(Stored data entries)
┄┄┄┄┄┄┄┄┄┄┄┄┄┄┄┄┄┄┄┄
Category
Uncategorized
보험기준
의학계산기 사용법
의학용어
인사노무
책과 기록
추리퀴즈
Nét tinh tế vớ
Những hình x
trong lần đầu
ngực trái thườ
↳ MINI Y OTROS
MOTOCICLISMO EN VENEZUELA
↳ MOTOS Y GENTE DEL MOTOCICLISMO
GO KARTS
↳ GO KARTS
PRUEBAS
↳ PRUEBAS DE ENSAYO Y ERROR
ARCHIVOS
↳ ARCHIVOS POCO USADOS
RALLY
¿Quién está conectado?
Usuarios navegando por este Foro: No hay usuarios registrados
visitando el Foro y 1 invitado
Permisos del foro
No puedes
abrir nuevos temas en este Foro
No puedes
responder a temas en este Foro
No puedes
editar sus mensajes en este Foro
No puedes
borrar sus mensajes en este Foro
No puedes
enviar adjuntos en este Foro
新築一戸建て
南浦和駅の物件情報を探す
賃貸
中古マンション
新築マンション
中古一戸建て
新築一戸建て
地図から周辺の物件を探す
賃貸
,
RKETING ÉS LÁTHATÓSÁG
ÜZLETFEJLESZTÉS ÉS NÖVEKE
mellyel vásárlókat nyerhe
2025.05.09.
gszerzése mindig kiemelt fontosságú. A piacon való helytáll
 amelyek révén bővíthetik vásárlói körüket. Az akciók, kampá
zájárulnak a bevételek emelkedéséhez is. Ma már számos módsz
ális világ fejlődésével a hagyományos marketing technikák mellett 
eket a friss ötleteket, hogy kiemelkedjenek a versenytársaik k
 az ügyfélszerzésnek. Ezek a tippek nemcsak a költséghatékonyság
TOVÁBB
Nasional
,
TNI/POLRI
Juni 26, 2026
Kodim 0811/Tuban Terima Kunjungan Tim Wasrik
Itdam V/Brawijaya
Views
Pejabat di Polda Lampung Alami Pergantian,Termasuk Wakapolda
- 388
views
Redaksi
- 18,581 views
┄┄┄┄┄┄┄┄┄┄┄┄┄┄┄┄┄┄┄┄
* **TASK DESCRIPTION**: Using the entries above, print each one again without any alteration.

* **TASK RESULT**:
Category
Uncategorized
보험기준
의학계산기 사용법
의학용어
인사노무
책과 기록
추리퀴즈
Nét tinh tế vớ
Những hình x
trong lần đầu
ngực trái thườ
↳ MINI Y OTROS
MOTOCICLISMO EN VENEZUELA
↳ MOTOS Y GENTE DEL MOTOCICLISMO
GO KARTS
↳ GO KARTS
PRUEBAS
↳ PRUEBAS DE ENSAYO Y ERROR
ARCHIVOS
↳ ARCHIVOS POCO USADOS
RALLY
¿Quién está conectado?
Usuarios navegando por este Foro: No hay usuarios registrados
visitando el Foro y 1 invitado
Permisos del foro
No puedes
abrir nuevos temas en este Foro
No puedes
responder a temas en este Foro
No puedes
editar sus mensajes en este Foro
No puedes
borrar sus mensajes en este Foro
No puedes
enviar adjuntos en este Foro
新築一戸建て
南浦和駅の物件情報を探す
賃貸
中古マンション
新築マンション
中古一戸建て
新築一戸建て
地図から周辺の物件を探す
賃貸
,
RKETING ÉS LÁTHATÓSÁG
ÜZLETFEJLESZTÉS ÉS NÖVEKE
mellyel vásárlókat nyerhe
2025.05.09.
gszerzése mindig kiemelt fontosságú. A piacon való helytáll
 amelyek révén bővíthetik vásárlói körüket. Az akciók, kampá
zájárulnak a bevételek emelkedéséhez is. Ma már számos módsz
ális világ fejlődésével a hagyományos marketing technikák mellett 
eket a friss ötleteket, hogy kiemelkedjenek a versenytársaik k
 az ügyfélszerzésnek. Ezek a tippek nemcsak a költséghatékonyság
TOVÁBB
Nasional
,
TNI/POLRI
Juni 26, 2026
Kodim 0811/Tuban Terima Kunjungan Tim Wasrik
Itdam V/Brawijaya
Views
Pejabat di Polda Lampung Alami Pergantian,Termasuk Wakapolda
- 388
views
Redaksi
- 18,581 views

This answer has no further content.